The first nine books of the Gesta Danorum comprise traditions of kings and heroes of the half-mythical time up to about 950. Here we have traditions about Fredfrode, about Amleth (Hamlet) and Fenge, about Hrolfr Kraki, Hadding, the giant Starkather, Harald Hildetann and Ragnarr Lodbrok. In this earlier history Saxo has also embodied myths of national gods who in tradition had become Danish kings, for instance, Balder and Hother, and of foreign heroes, likewise incorporated in Danish history, as the Gothic Jarmunrik (A.S. Eormenríc), the Anglian Vermund (A.S. Gármund) and Uffe (A.S. Offa), the German Hedin and Hild, and others.
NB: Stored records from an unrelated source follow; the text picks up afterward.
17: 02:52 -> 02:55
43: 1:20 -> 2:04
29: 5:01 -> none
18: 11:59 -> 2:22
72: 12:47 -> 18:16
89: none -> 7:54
Frequently the narrative is interrupted by translations of poems, which Saxo has used as authentic sources, although they are often only a few generations older than himself. In the later books (x.-xvi.) of his work he follows to a greater extent historical accounts, and the more he approaches his own time the fuller and the more trustworthy his relation becomes; especially brilliant is his treatment of the history of King Valdemar and of Absalon. But his patriotism often makes him partial to his countrymen, and his want of critical sense often blinds him to the historical truth.
Saxo's work was widely read during the middle ages, and several extracts of it were made for smaller chronicles. It was published for the first time, from a MS. afterwards lost, in Paris, 1514, by the Danish humanist Christiern Pedersen; this edition was reprinted at Basel, 1534, and at Frankfort, 1576. Of later editions may be mentioned that of Stephen Stephanius (Soro, 1644), the second volume of which contains the little-known, but valuable, Stephanii notae uberiores in historiam Danicam Saxonis Grammatici, and which was reproduced, though without the notes, by C. A. Klotz (Leipzig, 1771); and that of P. E. Müller completed by J. M. Velschow (Copenhagen, 1839-1858). The last complete edition is that of Alfred Holder (Strassburg, 1886), while a large part was edited by G. Waitz in the Mon. Germ. historica, xxix. pp. 43-161 (1892). No complete MS. any longer exists; yet of late small fragments have been found of three MSS. The most remarkable of these is the fragment found at Angers, in France, written in the later part of the 13th century. It is now in the library of Copenhagen.
There are Danish translations by A. G. Vedel (Copenhagen, 1575, and again 1851), and by F. Winkel-Horn (1896-1898). There is an English translation by O. Elton and F. Y. Powell (London, 1894).